Muitos bebês costumam chorar durante a retirada de roupa e a troca de fralda. Uma boa dica para evitar isso, e que na maioria das vezes funciona, é criar o hábito de conversar com ele durante a troca, explicando o que será feito, como: “Agora vou tirar a sua roupa” ou “Você vai sentir a água, pois vou limpar seu bumbum”. Pode não parecer, mas eles entendem. Quando o bebê é um pouco maior, vale dar brinquedos para segurar na mão.
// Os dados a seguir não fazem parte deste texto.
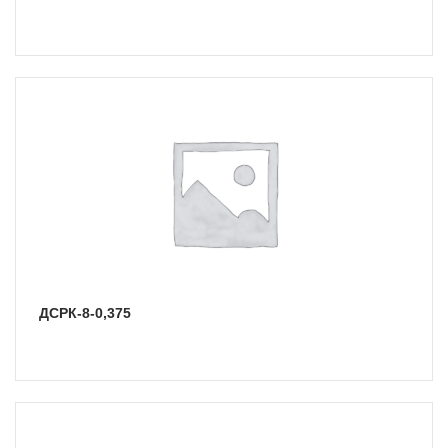
ДСРК-8-0,375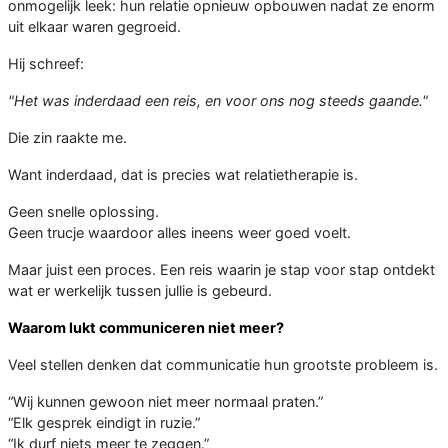
onmogelijk leek: hun relatie opnieuw opbouwen nadat ze enorm
uit elkaar waren gegroeid.
Hij schreef:
"Het was inderdaad een reis, en voor ons nog steeds gaande."
Die zin raakte me.
Want inderdaad, dat is precies wat relatietherapie is.
Geen snelle oplossing.
Geen trucje waardoor alles ineens weer goed voelt.
Maar juist een proces. Een reis waarin je stap voor stap ontdekt
wat er werkelijk tussen jullie is gebeurd.
Waarom lukt communiceren niet meer?
Veel stellen denken dat communicatie hun grootste probleem is.
“Wij kunnen gewoon niet meer normaal praten.”
“Elk gesprek eindigt in ruzie.”
“Ik durf niets meer te zeggen.”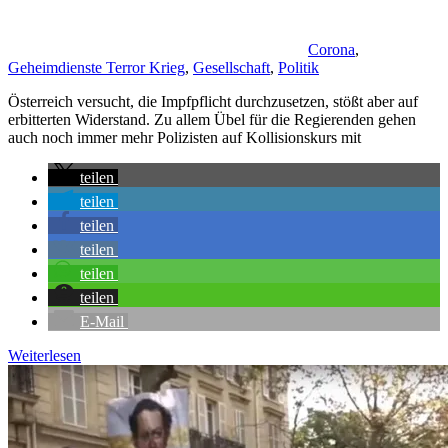
Corona
,
Geheimdienste Terror Krieg
,
Gesellschaft
,
Politik
Österreich versucht, die Impfpflicht durchzusetzen, stößt aber auf
erbitterten Widerstand. Zu allem Übel für die Regierenden gehen
auch noch immer mehr Polizisten auf Kollisionskurs mit
teilen
teilen
teilen
teilen
teilen
teilen
E-Mail
Weiterlesen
Dicas para cada fase do bebê:


Recém-nascido

Por ele não conseguir se virar e ficar mais quietinho, é mais fácil trocar a fralda. Os mesmos cuidados para evitar acidentes devem ser tomados. No começo, é difícil o ajuste da fralda no bebê, podendo ficar muito frouxa, ocasionando vazamentos, ou muito apertada, incomodando a criança. Sempre passe o dedo na cintura e no elástico das pernas para verificar se está adequado, deixando um dedo de folga. Prepare-se para trocar ao menos 8 fraldas por dia. E opte por um modelo que tenha boa capacidade de absorção, pois o cocô costuma ser de pastoso para líquido. Algumas marcas trazem a opção de indicador de umidade, o que é uma baita facilidade para pais de primeira viagem: quando a tira mudar de cor, é hora de trocar.


Bebê um pouco maior

Não existe uma técnica especial para quando ele começa a se movimentar mais, porém, é ainda mais importante atentar-se para a segurança, deixando sempre uma das mãos em contato com o tronco do bebê. O difícil aqui é segurar as pernas dele enquanto realiza a troca – uma delas sempre escapa das mãos! Vale colocar um móbile, conversar e cantar para prender sua atenção. Quando já está engatinhando e tenta fugir, pode adotar as mesmas técnicas de distração, como brinquedos à mão. O bom é que você está mais treinado (e rápido) para fechar as orelhas da fralda, que precisam ser elásticas para não machucar ou marcar as perninhas – aquelas com fecho ajustável são ótimas para essa fase, pois, se você errar o local, caso ele se mexa, pode tirar e colar novamente sem perder a aderência.


Bebê que já anda

Vale usar as fraldas roupinhas, aquelas de vestir, como uma calça, pois facilitam bastante quando a criança não quer mais ficar parada e deixam o movimento mais livre. Nessa fase, a criança costuma começar a puxar a fralda com as mãos, o que pode ser um sinal que está pronta para o desfralde. De qualquer forma, não tente antecipar essa etapa: seu filho é que vai dar sinais de quando está preparado para essa mudança. A Academia Americana de Pediatria recomenda que não se inicie o processo antes dos 18 meses.

Fontes consultadas: Carolina Gabardo, pediatra membro da Sociedade Paranaense de Pediatria e professora da Faculdade Pequeno Príncipe, em Curitiba (PR); e Claudia Falcetta do Nascimento, pediatra da Rede de Hospitais São Camilo, de São Paulo (SP).